DESCRIPTION OF THE TASK:
Retype, please, the listing from its opening line through the line that contains "Face, eyes, body go wild", both included, without the pictures.

RAW DATA:
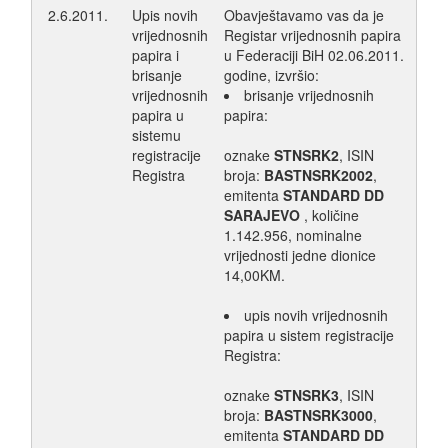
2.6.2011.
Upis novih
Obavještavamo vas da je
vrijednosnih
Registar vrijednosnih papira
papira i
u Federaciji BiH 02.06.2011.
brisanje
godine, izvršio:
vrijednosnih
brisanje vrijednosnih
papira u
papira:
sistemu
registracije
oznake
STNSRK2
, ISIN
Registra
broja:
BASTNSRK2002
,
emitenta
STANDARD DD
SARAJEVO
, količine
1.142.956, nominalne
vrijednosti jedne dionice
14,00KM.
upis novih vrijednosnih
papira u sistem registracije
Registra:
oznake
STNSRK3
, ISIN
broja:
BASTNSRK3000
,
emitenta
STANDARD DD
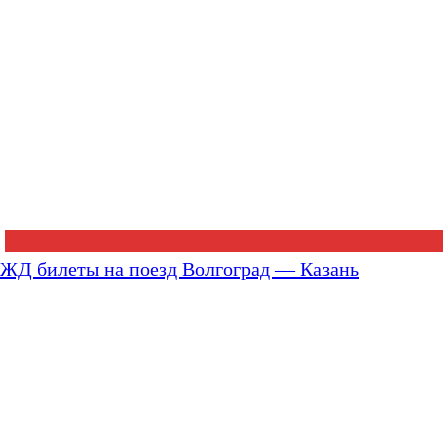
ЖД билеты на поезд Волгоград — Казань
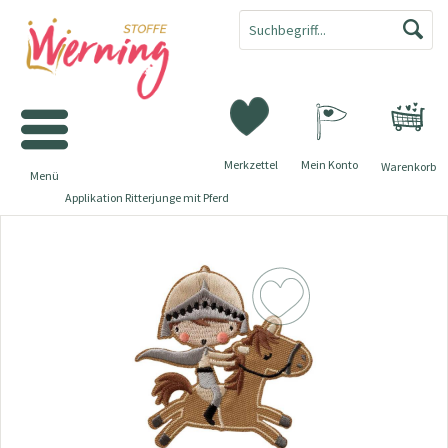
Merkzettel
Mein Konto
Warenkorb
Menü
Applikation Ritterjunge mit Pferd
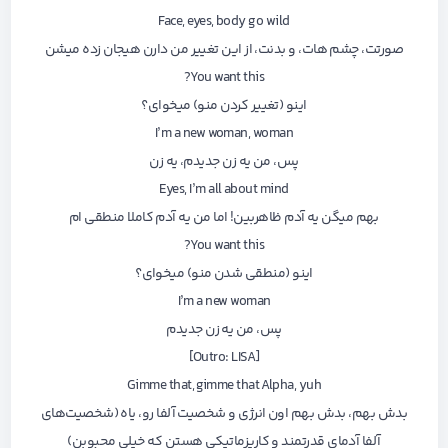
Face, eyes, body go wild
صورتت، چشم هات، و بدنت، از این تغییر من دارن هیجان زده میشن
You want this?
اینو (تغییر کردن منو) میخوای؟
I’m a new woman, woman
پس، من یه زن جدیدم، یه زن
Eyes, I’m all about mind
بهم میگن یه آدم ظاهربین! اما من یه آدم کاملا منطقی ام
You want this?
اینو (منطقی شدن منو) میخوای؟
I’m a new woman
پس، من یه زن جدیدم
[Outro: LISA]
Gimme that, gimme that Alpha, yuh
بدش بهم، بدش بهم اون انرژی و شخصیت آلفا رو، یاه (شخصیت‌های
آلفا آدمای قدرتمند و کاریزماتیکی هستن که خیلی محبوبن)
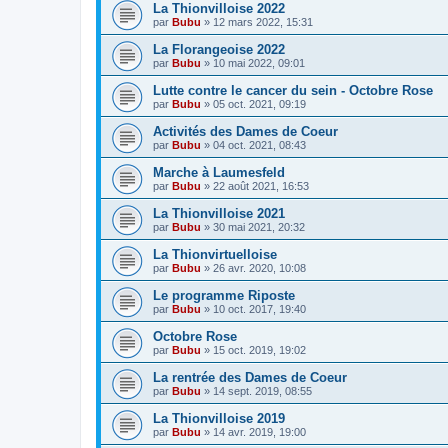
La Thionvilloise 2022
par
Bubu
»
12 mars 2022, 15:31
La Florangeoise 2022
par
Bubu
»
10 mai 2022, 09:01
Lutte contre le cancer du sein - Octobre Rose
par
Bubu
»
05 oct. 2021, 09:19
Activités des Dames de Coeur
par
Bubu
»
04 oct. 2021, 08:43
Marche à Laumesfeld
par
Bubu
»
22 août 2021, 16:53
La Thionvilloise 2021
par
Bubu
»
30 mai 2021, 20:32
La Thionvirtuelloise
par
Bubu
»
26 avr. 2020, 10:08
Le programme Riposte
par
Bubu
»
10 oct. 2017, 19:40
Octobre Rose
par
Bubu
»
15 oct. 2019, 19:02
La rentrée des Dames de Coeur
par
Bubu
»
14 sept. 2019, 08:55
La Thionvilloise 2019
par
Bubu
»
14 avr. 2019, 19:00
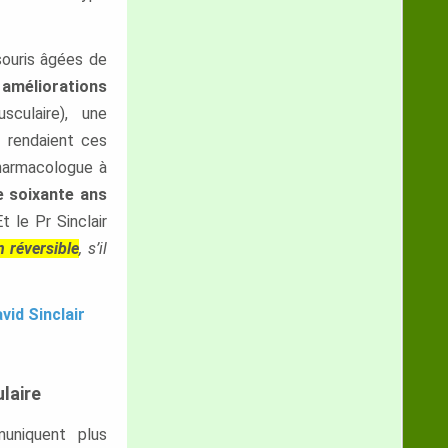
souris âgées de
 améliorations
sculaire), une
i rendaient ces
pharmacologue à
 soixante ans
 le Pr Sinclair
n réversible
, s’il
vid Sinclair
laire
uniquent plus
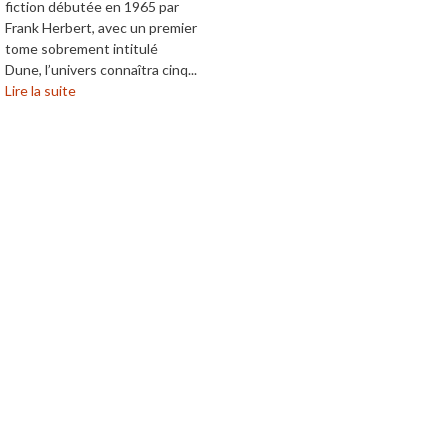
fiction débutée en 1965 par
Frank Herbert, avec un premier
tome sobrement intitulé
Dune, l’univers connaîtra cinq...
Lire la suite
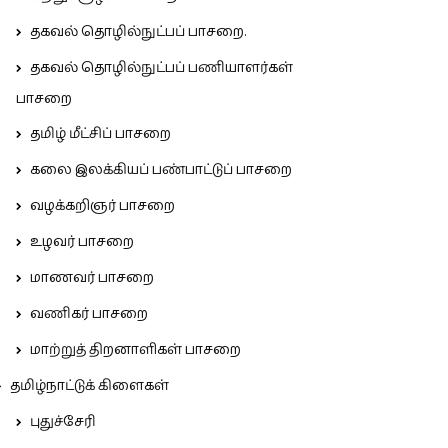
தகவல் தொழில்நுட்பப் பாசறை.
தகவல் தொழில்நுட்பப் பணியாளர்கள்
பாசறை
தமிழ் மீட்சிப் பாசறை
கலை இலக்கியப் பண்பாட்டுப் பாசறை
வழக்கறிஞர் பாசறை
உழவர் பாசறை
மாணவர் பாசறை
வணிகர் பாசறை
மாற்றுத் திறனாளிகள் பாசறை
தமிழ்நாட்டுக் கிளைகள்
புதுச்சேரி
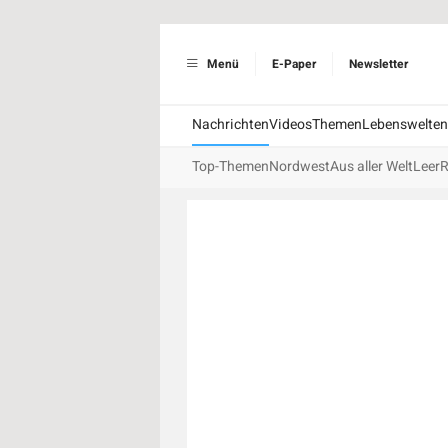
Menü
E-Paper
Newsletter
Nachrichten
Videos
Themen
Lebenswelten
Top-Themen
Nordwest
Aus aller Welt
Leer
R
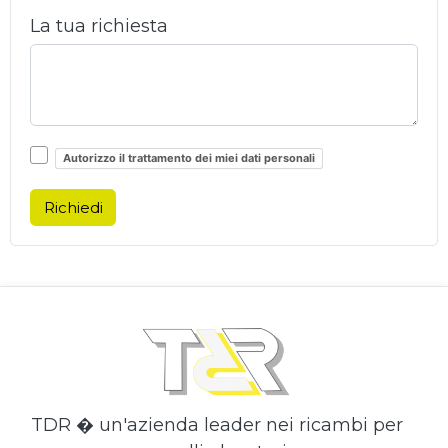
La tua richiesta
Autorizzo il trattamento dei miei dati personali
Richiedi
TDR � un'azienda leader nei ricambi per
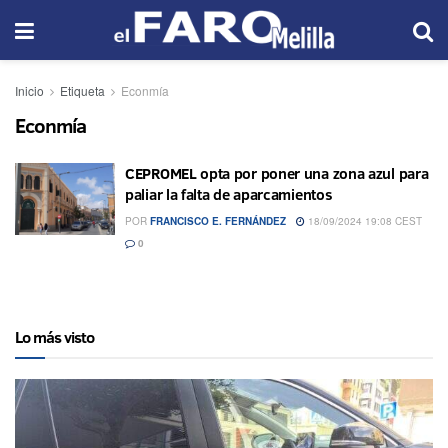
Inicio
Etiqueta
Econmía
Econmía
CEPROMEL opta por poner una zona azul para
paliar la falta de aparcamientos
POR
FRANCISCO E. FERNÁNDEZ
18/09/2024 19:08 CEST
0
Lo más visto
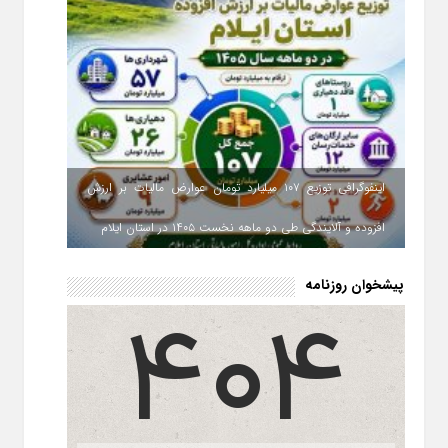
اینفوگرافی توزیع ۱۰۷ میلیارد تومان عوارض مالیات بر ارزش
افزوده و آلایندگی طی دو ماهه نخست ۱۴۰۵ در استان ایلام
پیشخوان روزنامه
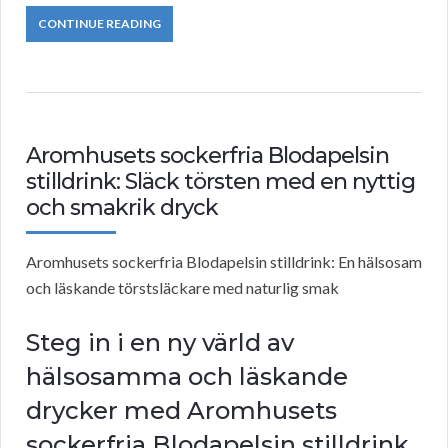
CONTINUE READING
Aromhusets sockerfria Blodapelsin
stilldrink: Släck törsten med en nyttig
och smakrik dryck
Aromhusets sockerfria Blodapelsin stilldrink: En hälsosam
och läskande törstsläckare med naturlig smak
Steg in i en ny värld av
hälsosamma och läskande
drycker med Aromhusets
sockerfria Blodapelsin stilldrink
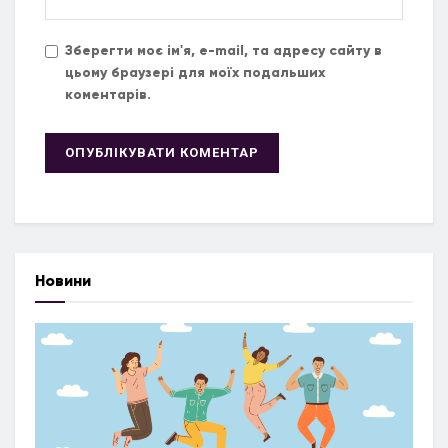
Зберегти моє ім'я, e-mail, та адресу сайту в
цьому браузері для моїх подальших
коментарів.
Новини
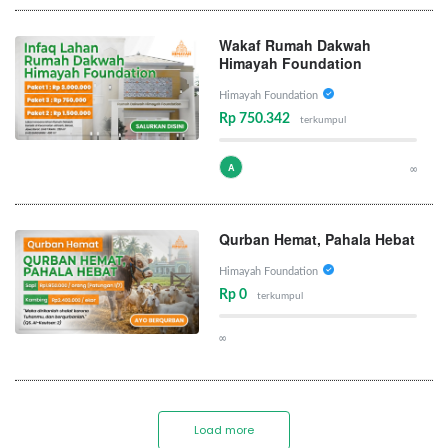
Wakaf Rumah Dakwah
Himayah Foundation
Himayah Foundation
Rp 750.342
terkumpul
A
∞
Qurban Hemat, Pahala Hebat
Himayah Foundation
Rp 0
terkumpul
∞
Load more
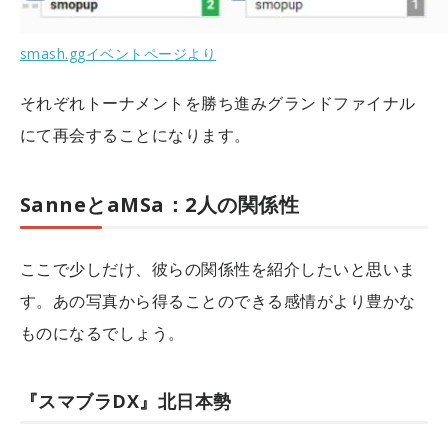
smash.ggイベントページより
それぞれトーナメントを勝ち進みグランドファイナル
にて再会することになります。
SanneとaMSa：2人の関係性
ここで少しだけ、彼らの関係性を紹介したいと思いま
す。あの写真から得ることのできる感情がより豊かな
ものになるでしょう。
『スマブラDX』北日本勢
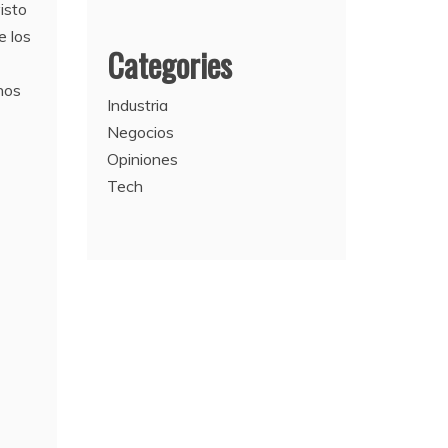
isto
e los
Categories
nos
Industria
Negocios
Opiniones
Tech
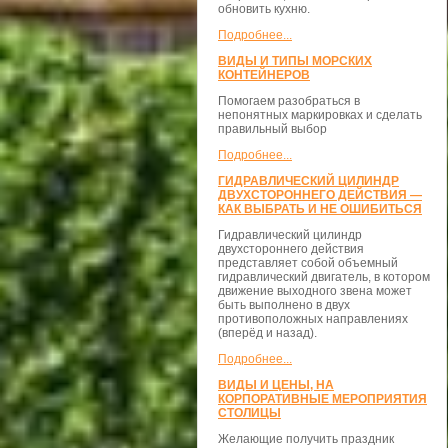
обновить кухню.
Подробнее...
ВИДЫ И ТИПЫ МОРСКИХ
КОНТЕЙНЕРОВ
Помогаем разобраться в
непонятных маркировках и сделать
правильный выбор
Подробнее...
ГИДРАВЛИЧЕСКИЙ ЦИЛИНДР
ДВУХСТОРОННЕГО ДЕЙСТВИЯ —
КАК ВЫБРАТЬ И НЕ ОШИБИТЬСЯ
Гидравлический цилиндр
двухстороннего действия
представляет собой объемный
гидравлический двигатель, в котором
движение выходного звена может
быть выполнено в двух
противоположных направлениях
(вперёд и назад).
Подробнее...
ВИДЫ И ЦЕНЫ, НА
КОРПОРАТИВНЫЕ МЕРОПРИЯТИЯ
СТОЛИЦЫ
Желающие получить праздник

SOLUTION:
2.6.2011.
Upis novih
Obavještavamo vas da je
vrijednosnih
Registar vrijednosnih papira
papira i
u Federaciji BiH 02.06.2011.
brisanje
godine, izvršio:
vrijednosnih
brisanje vrijednosnih
papira u
papira:
sistemu
registracije
oznake
STNSRK2
, ISIN
Registra
broja:
BASTNSRK2002
,
emitenta
STANDARD DD
SARAJEVO
, količine
1.142.956, nominalne
vrijednosti jedne dionice
14,00KM.
upis novih vrijednosnih
papira u sistem registracije
Registra:
oznake
STNSRK3
, ISIN
broja:
BASTNSRK3000
,
emitenta
STANDARD DD
ЖД билеты на поезд Волгоград — Казань
Merkzettel
Mein Konto
Warenkorb
Menü
Applikation Ritterjunge mit Pferd
Face, eyes, body go wild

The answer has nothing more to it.